Spencer, since when did you become such a great motivational speaker! Drop me a line...


----------



## redbeard (Nov 6, 2003)

I don't know if it's still the same, but the companies around the gauley used to run you thru their own guide class for a month around march before the real season got started, it was butt cold, and you were there all week starting at six at the latest, but it was free, and as far as I've seen, having guided the gauley can get you in at alot of places. 

course that means moving to WV for awhile... but at least rent's cheap!!


----------



## matts (Oct 29, 2003)

Colorado requires 50+ hours of training by a certified instructor...local companies, like timberline tours, offer this class in may. you also must have, per the state, first aid and cpr, although WFR and/or EMT training is a plus. Swiftwater Rescue isn't required by the state, but is required by most companies. This course is offered almost everywhere, but most companies will offer an in-house class after training. Your first year as a guide is the roughest, but with the right contacts and good experience, if you stick it out and work your ass off, you can get work wherever you want to go. Did i say experience and contacts. I think those are the two best ways to get r done. I've been a guide for about 8 years and have worked in West Virginia and Colorado primarily, although I have picked up work on road trips in Idaho and Cali, as well...I have a piece of paper that says I earned a BA several years ago. It was a good experience and I don't know where the piece of paper went, but it's funny how many raft guides have a degree in something. Your kayaking will help, too. Many companies don't use a safety boater unless they are also a guide (there are exceptions) and kayaking will help you to read the water from a different light. Hope this helps.

matt


----------



## cosurfgod (Oct 10, 2003)

Raft guiding is for tools. Weeee! Browns Canyon rules!


----------



## kayaker (Oct 29, 2003)

*have fun and good luck*

hopefully you love sitting on your butt in a raft watching kayakers rip by, cause that is a reality of being a guide.
To make your plan work, either start with $$ in the bank or be prepared to live poor and happy.
(first eliminate all your debts, then become a guide, cause you aint paying off no loans as a raft guide, but you will likely be taking out a few.)
Now go get some stick time.


----------



## vardaddy (Jun 14, 2004)

I've never been a raft guide so I can't give you advice on that but I can tell you something about earning a degree and then going to play. I got a degree from the university of michigan and then headed west. I wanted to ski for one season and headed to montana. Got 120+ days of skiing in fell in love with the area and the lifestyle and that one season turned into 5 seasons of skiing everday working at night bartending and waiting tables to make money and keep my days free. You said you guess you got to grow up.
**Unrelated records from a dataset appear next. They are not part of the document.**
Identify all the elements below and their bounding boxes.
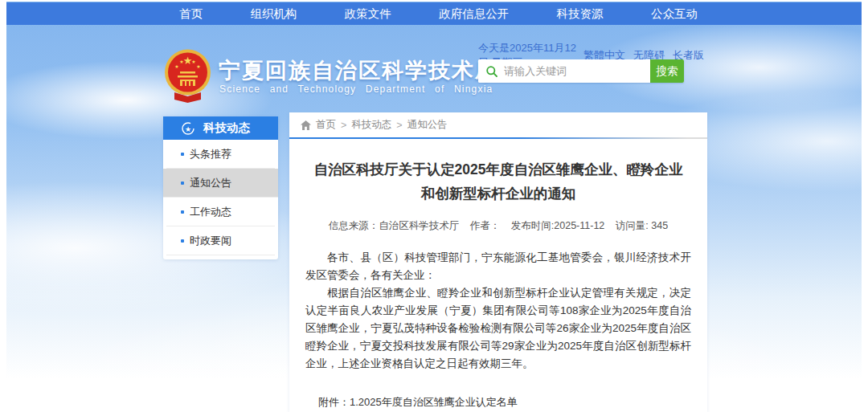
nav-item-organization[interactable]: 组织机构	[250, 6, 297, 22]
article-title: 自治区科技厅关于认定2025年度自治区雏鹰企业、瞪羚企业 和创新型标杆企业的通知	[289, 157, 707, 206]
sidebar: ★ 科技动态 头条推荐 通知公告 工作动态 时政要闻	[163, 116, 278, 259]
sidebar-item-label: 工作动态	[190, 205, 231, 219]
attachments: 附件： 1.2025年度自治区雏鹰企业认定名单 2.2025年度自治区瞪羚企业认…	[318, 394, 707, 412]
bullet-icon	[181, 182, 184, 185]
article-title-line2: 和创新型标杆企业的通知	[289, 182, 707, 206]
nav-items: 首页 组织机构 政策文件 政府信息公开 科技资源 公众互动	[179, 6, 698, 22]
sidebar-item-label: 时政要闻	[190, 234, 231, 248]
svg-text:★: ★	[191, 59, 195, 64]
article-meta: 信息来源：自治区科学技术厅 作者： 发布时间:2025-11-12 访问量: 3…	[289, 219, 707, 233]
sci-tech-news-icon: ★	[181, 121, 195, 136]
breadcrumb-sci-tech-news[interactable]: 科技动态	[351, 118, 391, 132]
meta-publish-date: 发布时间:2025-11-12	[511, 220, 605, 231]
nav-item-gov-info-disclosure[interactable]: 政府信息公开	[439, 6, 509, 22]
search-button[interactable]: 搜索	[650, 59, 684, 83]
bullet-icon	[181, 239, 184, 243]
nav-item-sci-tech-resources[interactable]: 科技资源	[557, 6, 604, 22]
svg-text:★: ★	[179, 59, 183, 64]
meta-visit-count: 访问量: 345	[616, 220, 668, 231]
breadcrumb: 首页 > 科技动态 > 通知公告	[289, 112, 707, 139]
article-body: 各市、县（区）科技管理部门，宁东能源化工基地管委会，银川经济技术开发区管委会，各…	[305, 249, 691, 373]
sidebar-item-work-updates[interactable]: 工作动态	[166, 198, 275, 226]
site-title: 宁夏回族自治区科学技术厅	[219, 56, 498, 85]
breadcrumb-home[interactable]: 首页	[316, 118, 336, 132]
nav-item-public-interaction[interactable]: 公众互动	[651, 6, 698, 22]
meta-source: 信息来源：自治区科学技术厅	[329, 220, 460, 231]
search-input-wrap	[478, 59, 650, 83]
sidebar-title: 科技动态	[203, 120, 250, 136]
national-emblem-logo[interactable]: ★ ★ ★ ★ ★	[162, 48, 213, 106]
svg-text:★: ★	[185, 124, 191, 133]
attachment-link-1[interactable]: 1.2025年度自治区雏鹰企业认定名单	[350, 394, 549, 410]
breadcrumb-notices[interactable]: 通知公告	[407, 118, 448, 132]
search-input[interactable]	[504, 65, 650, 77]
site-subtitle-en: Science and Technology Department of Nin…	[219, 84, 493, 95]
attachment-list: 1.2025年度自治区雏鹰企业认定名单 2.2025年度自治区瞪羚企业认定名单 …	[350, 394, 549, 412]
sidebar-item-label: 通知公告	[190, 176, 231, 190]
article-paragraph: 根据自治区雏鹰企业、瞪羚企业和创新型标杆企业认定管理有关规定，决定认定半亩良人农…	[305, 284, 691, 373]
search-bar: 搜索	[478, 59, 684, 83]
attachments-label: 附件：	[318, 394, 350, 412]
bullet-icon	[181, 153, 184, 156]
sidebar-item-current-politics[interactable]: 时政要闻	[166, 226, 275, 255]
content-panel: 首页 > 科技动态 > 通知公告 自治区科技厅关于认定2025年度自治区雏鹰企业…	[289, 112, 707, 412]
article-title-line1: 自治区科技厅关于认定2025年度自治区雏鹰企业、瞪羚企业	[289, 157, 707, 182]
meta-author: 作者：	[470, 220, 501, 231]
nav-item-home[interactable]: 首页	[179, 6, 203, 22]
sidebar-header: ★ 科技动态	[163, 116, 278, 140]
sidebar-item-notices[interactable]: 通知公告	[163, 169, 278, 198]
sidebar-item-label: 头条推荐	[190, 147, 231, 161]
home-icon	[301, 120, 311, 130]
sidebar-item-headline-recommend[interactable]: 头条推荐	[166, 140, 275, 169]
nav-item-policy-documents[interactable]: 政策文件	[345, 6, 391, 22]
svg-text:★: ★	[196, 64, 200, 69]
breadcrumb-separator: >	[396, 120, 402, 131]
bullet-icon	[181, 210, 184, 214]
article-paragraph: 各市、县（区）科技管理部门，宁东能源化工基地管委会，银川经济技术开发区管委会，各…	[305, 249, 691, 284]
breadcrumb-separator: >	[341, 120, 346, 131]
svg-text:★: ★	[174, 64, 178, 69]
page: 首页 组织机构 政策文件 政府信息公开 科技资源 公众互动 ★ ★ ★ ★ ★ …	[0, 0, 868, 412]
top-navigation: 首页 组织机构 政策文件 政府信息公开 科技资源 公众互动	[6, 2, 862, 25]
search-icon	[485, 65, 498, 78]
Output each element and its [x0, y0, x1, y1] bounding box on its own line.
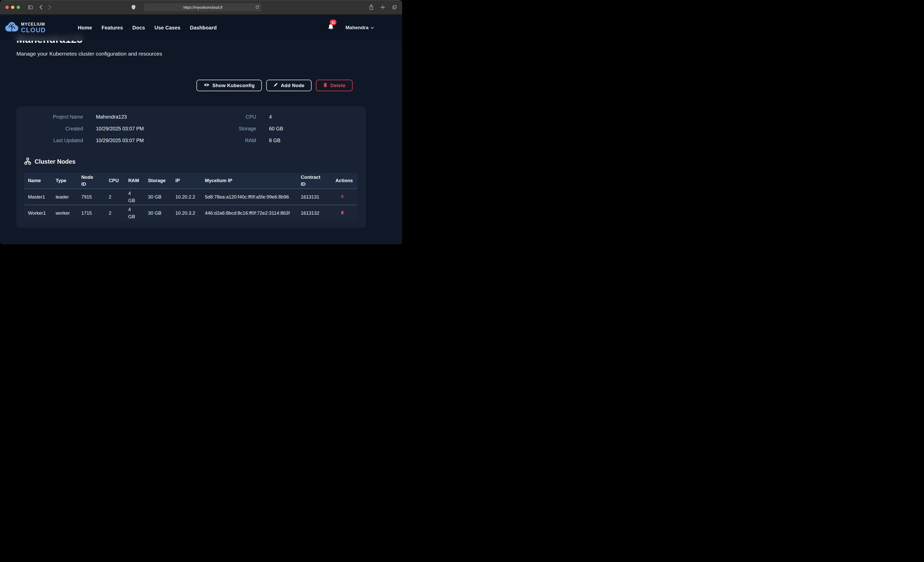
minimize-window-button[interactable]	[11, 6, 14, 9]
cell-ram: 4 GB	[124, 189, 144, 205]
col-ram: RAM	[124, 173, 144, 189]
eye-icon	[204, 83, 210, 88]
cluster-nodes-table: Name Type Node ID CPU RAM Storage IP Myc…	[24, 173, 357, 221]
address-bar[interactable]: https://myceliumcloud.tf	[144, 3, 262, 11]
logo-line1: MYCELIUM	[21, 22, 46, 26]
add-node-label: Add Node	[281, 83, 304, 88]
nav-right: 11 Mahendra	[327, 24, 374, 32]
info-row-ram: RAM 8 GB	[196, 138, 283, 145]
user-name: Mahendra	[345, 25, 369, 30]
cell-name: Worker1	[24, 205, 52, 221]
page-subtitle: Manage your Kubernetes cluster configura…	[16, 51, 162, 57]
cell-contract-id: 1613132	[297, 205, 332, 221]
address-bar-url: https://myceliumcloud.tf	[183, 5, 222, 9]
chrome-toolbar-right	[369, 4, 397, 10]
cell-mycelium-ip: 5d8:78ea:a120:f40c:ff0f:a5fe:99e6:8b96	[201, 189, 297, 205]
nav-item-features[interactable]: Features	[102, 25, 123, 31]
cell-actions	[332, 205, 357, 221]
cluster-info-left: Project Name Mahendra123 Created 10/29/2…	[16, 114, 144, 145]
cell-type: leader	[52, 189, 78, 205]
col-name: Name	[24, 173, 52, 189]
sidebar-toggle-icon[interactable]	[28, 4, 33, 10]
trash-icon	[323, 82, 327, 89]
back-button[interactable]	[39, 5, 43, 10]
last-updated-label: Last Updated	[16, 138, 83, 143]
cell-ip: 10.20.3.2	[172, 205, 201, 221]
tab-overview-icon[interactable]	[392, 4, 397, 10]
created-label: Created	[16, 126, 83, 132]
notifications-button[interactable]: 11	[327, 24, 334, 32]
table-row-master1: Master1 leader 7915 2 4 GB 30 GB 10.20.2…	[24, 189, 357, 205]
col-storage: Storage	[144, 173, 172, 189]
cluster-nodes-heading: Cluster Nodes	[24, 157, 75, 166]
site-navbar: MYCELIUM CLOUD Home Features Docs Use Ca…	[0, 15, 402, 41]
close-window-button[interactable]	[5, 6, 9, 9]
col-mycelium-ip: Mycelium IP	[201, 173, 297, 189]
privacy-shield-icon[interactable]	[131, 4, 136, 10]
info-row-cpu: CPU 4	[196, 114, 283, 121]
cell-storage: 30 GB	[144, 205, 172, 221]
network-nodes-icon	[24, 157, 31, 166]
info-row-last-updated: Last Updated 10/29/2025 03:07 PM	[16, 138, 144, 145]
cpu-label: CPU	[196, 114, 256, 120]
browser-window: https://myceliumcloud.tf Mahendra123 Man…	[0, 0, 402, 244]
share-icon[interactable]	[369, 4, 374, 10]
cell-storage: 30 GB	[144, 189, 172, 205]
project-name-label: Project Name	[16, 114, 83, 120]
chevron-down-icon	[370, 25, 374, 29]
cell-contract-id: 1613131	[297, 189, 332, 205]
window-controls	[5, 6, 20, 9]
info-row-created: Created 10/29/2025 03:07 PM	[16, 126, 144, 133]
reload-icon[interactable]	[255, 5, 259, 10]
col-node-id: Node ID	[78, 173, 105, 189]
browser-chrome: https://myceliumcloud.tf	[0, 0, 402, 15]
site-logo[interactable]: MYCELIUM CLOUD	[4, 21, 46, 34]
add-node-button[interactable]: Add Node	[266, 80, 312, 91]
nav-item-dashboard[interactable]: Dashboard	[190, 25, 216, 31]
cell-type: worker	[52, 205, 78, 221]
nav-links: Home Features Docs Use Cases Dashboard	[78, 25, 217, 31]
notification-badge: 11	[330, 19, 336, 25]
delete-node-button[interactable]	[340, 210, 344, 215]
trash-icon	[340, 194, 344, 199]
col-cpu: CPU	[105, 173, 124, 189]
nav-item-use-cases[interactable]: Use Cases	[154, 25, 180, 31]
forward-button[interactable]	[48, 5, 51, 10]
page-viewport: Mahendra123 Manage your Kubernetes clust…	[0, 15, 402, 244]
col-actions: Actions	[332, 173, 357, 189]
zoom-window-button[interactable]	[16, 6, 20, 9]
delete-node-button[interactable]	[340, 194, 344, 199]
cluster-info-card: Project Name Mahendra123 Created 10/29/2…	[16, 106, 366, 228]
delete-label: Delete	[330, 83, 345, 88]
nav-item-docs[interactable]: Docs	[132, 25, 145, 31]
cell-node-id: 7915	[78, 189, 105, 205]
new-tab-icon[interactable]	[381, 5, 385, 9]
storage-value: 60 GB	[269, 126, 283, 132]
col-ip: IP	[172, 173, 201, 189]
ram-label: RAM	[196, 138, 256, 143]
col-contract-id: Contract ID	[297, 173, 332, 189]
last-updated-value: 10/29/2025 03:07 PM	[96, 138, 144, 143]
nav-item-home[interactable]: Home	[78, 25, 92, 31]
cell-mycelium-ip: 446:d2a6:8bcd:8c16:ff0f:72e2:3114:863f	[201, 205, 297, 221]
delete-cluster-button[interactable]: Delete	[316, 80, 352, 91]
ram-value: 8 GB	[269, 138, 280, 143]
cluster-info-right: CPU 4 Storage 60 GB RAM 8 GB	[196, 114, 283, 145]
table-row-worker1: Worker1 worker 1715 2 4 GB 30 GB 10.20.3…	[24, 205, 357, 221]
created-value: 10/29/2025 03:07 PM	[96, 126, 144, 132]
user-menu[interactable]: Mahendra	[345, 25, 374, 30]
show-kubeconfig-button[interactable]: Show Kubeconfig	[196, 80, 262, 91]
trash-icon	[340, 210, 344, 215]
show-kubeconfig-label: Show Kubeconfig	[212, 83, 255, 88]
cloud-logo-icon	[4, 21, 19, 34]
info-row-storage: Storage 60 GB	[196, 126, 283, 133]
bell-icon	[327, 27, 334, 31]
cell-node-id: 1715	[78, 205, 105, 221]
cluster-actions: Show Kubeconfig Add Node	[196, 80, 352, 91]
logo-line2: CLOUD	[21, 27, 46, 33]
cpu-value: 4	[269, 114, 272, 120]
cluster-nodes-title: Cluster Nodes	[34, 158, 75, 165]
cell-cpu: 2	[105, 189, 124, 205]
cell-actions	[332, 189, 357, 205]
cell-cpu: 2	[105, 205, 124, 221]
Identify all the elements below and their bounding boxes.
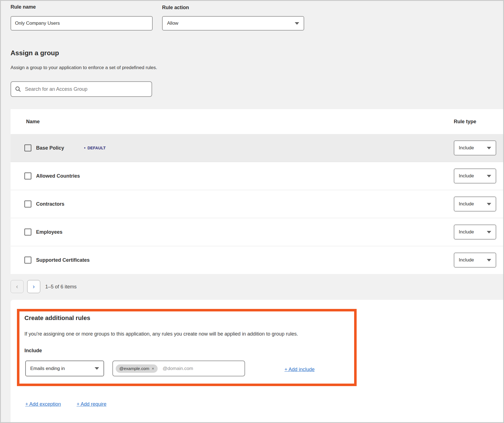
- rule-type-select[interactable]: Include: [454, 197, 496, 212]
- group-name-label: Contractors: [36, 201, 64, 207]
- chevron-down-icon: [487, 147, 491, 149]
- table-row: Supported Certificates Include: [11, 246, 504, 274]
- table-row: Allowed Countries Include: [11, 162, 504, 190]
- default-badge: • DEFAULT: [84, 146, 106, 150]
- group-name-label: Supported Certificates: [36, 257, 90, 263]
- access-group-search[interactable]: [11, 81, 152, 97]
- column-header-rule-type: Rule type: [454, 119, 476, 125]
- email-domain-input[interactable]: [162, 366, 242, 372]
- chip-label: @example.com: [119, 366, 149, 371]
- group-name-label: Base Policy: [36, 145, 64, 151]
- chevron-left-icon: ‹: [16, 283, 18, 290]
- rule-action-value: Allow: [167, 21, 178, 26]
- assign-group-description: Assign a group to your application to en…: [11, 65, 157, 70]
- assign-group-heading: Assign a group: [11, 49, 59, 57]
- chevron-down-icon: [487, 259, 491, 261]
- rule-type-select[interactable]: Include: [454, 168, 496, 183]
- create-additional-rules-heading: Create additional rules: [24, 314, 90, 322]
- table-row: Base Policy • DEFAULT Include: [11, 134, 504, 162]
- rule-name-input[interactable]: [11, 16, 153, 31]
- pagination-prev-button[interactable]: ‹: [11, 280, 24, 293]
- table-row: Employees Include: [11, 218, 504, 246]
- chevron-right-icon: ›: [33, 283, 35, 290]
- rule-criteria-value: Emails ending in: [30, 366, 65, 371]
- chevron-down-icon: [487, 175, 491, 177]
- email-domain-tag-input[interactable]: @example.com ×: [112, 361, 245, 376]
- create-additional-rules-description: If you're assigning one or more groups t…: [24, 331, 346, 337]
- access-group-table: Name Rule type Base Policy • DEFAULT Inc…: [11, 109, 504, 274]
- rule-name-label: Rule name: [11, 4, 36, 10]
- rule-type-value: Include: [459, 145, 474, 151]
- group-name-label: Allowed Countries: [36, 173, 80, 179]
- row-checkbox[interactable]: [24, 173, 31, 180]
- include-section-label: Include: [24, 348, 42, 354]
- rule-type-value: Include: [459, 173, 474, 179]
- rule-type-select[interactable]: Include: [454, 140, 496, 155]
- table-row: Contractors Include: [11, 190, 504, 218]
- column-header-name: Name: [26, 119, 40, 125]
- rule-criteria-select[interactable]: Emails ending in: [25, 361, 104, 376]
- chevron-down-icon: [295, 22, 299, 25]
- pagination-next-button[interactable]: ›: [27, 280, 40, 293]
- dot-icon: •: [84, 146, 85, 150]
- rule-action-label: Rule action: [162, 5, 189, 11]
- group-name-label: Employees: [36, 229, 62, 235]
- row-checkbox[interactable]: [24, 145, 31, 152]
- table-header: Name Rule type: [11, 109, 504, 134]
- add-include-link[interactable]: + Add include: [284, 367, 315, 372]
- rule-type-select[interactable]: Include: [454, 225, 496, 240]
- rule-type-value: Include: [459, 229, 474, 235]
- rule-action-select[interactable]: Allow: [162, 16, 304, 31]
- close-icon[interactable]: ×: [152, 367, 154, 371]
- row-checkbox[interactable]: [24, 201, 31, 208]
- chevron-down-icon: [487, 203, 491, 205]
- add-require-link[interactable]: + Add require: [77, 401, 107, 407]
- rule-type-select[interactable]: Include: [454, 253, 496, 268]
- chevron-down-icon: [95, 367, 99, 370]
- pagination-summary: 1–5 of 6 items: [45, 284, 77, 290]
- rule-type-value: Include: [459, 257, 474, 263]
- policy-rule-page: Rule name Rule action Allow Assign a gro…: [0, 0, 504, 423]
- default-badge-label: DEFAULT: [87, 146, 106, 150]
- email-domain-chip: @example.com ×: [116, 364, 158, 373]
- search-input[interactable]: [24, 86, 148, 92]
- row-checkbox[interactable]: [24, 257, 31, 264]
- add-exception-link[interactable]: + Add exception: [25, 401, 61, 407]
- search-icon: [15, 86, 21, 92]
- row-checkbox[interactable]: [24, 229, 31, 236]
- rule-type-value: Include: [459, 201, 474, 207]
- chevron-down-icon: [487, 231, 491, 233]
No you don't, you can learn how to play the rest of your life. You'll grow up in certain ways but stay young at heart. Plenty of my friends skied in the winter and then raft guided in the summer on first the yak and then middle fork of the flathead. Like others have said you definitely don't get rich doing it but then you'll have more fun than any of your friends working 9-5 jobs and they will all be jealous. People used to ask me after they heard I had a degree when I was going to get a real job. Usually they were on vacation and I just heard them sit at the bar and recount how happy they were to be on vacation and how they hated their job. I'd just look at them and say why do I want a real job when I'm happy and doing what you do for your vacation every day. I did eventually go back and get a teaching certificate and I'm now teaching school but I spent 5 years skiing and playing every day and then went back and spent a 6th season before I started teaching. I would never change what I did for a minute and would definitely recommend it to many. And now I still get 3 months of vacation time and can paddle everyday. Enjoy your life remember some people live to work and others work to live. Good luck with your raft career and if you have any interest of trying it up in Montana I still know several raft guides that would be happy to give you a job.


----------



## mattdanitz (Oct 14, 2003)

I dont mind living on the poor side. I dont want to do it for the money. My views are the same as yours vardaddy. Ive been stuck in school for twenty years and now I want to go enjoy life. My plans change every day because there are so many things that I want to do when I graduate. If I do get a 'real job' one day it will probably be my own business. I know I only live once and this is the only time in my life ill be able to do it. All of the opportunities excite me. We'll see what happens. Raft guiding is only one of my options so Im just trying to figure out what I have to do if I decide to go that route. Any way have a good weekend everyone.
matt


----------



## Strider (Mar 12, 2004)

Matt, follow your heart and enjoy life. I got my first "real" job at 40. I did the raft guide/kayak instructor in the summer and ski patrol as well as sea kayak guide (Mexico) in the winter for >20 years. I decided to get my RN (degree in 2 yrs) for a change of routine and to be able to work as a nurse for expeditions. I may not make tons of cash but I am really happy with lots of time off to play and I will always have a job anywhere in the world.
Good luck and live life with passion!


----------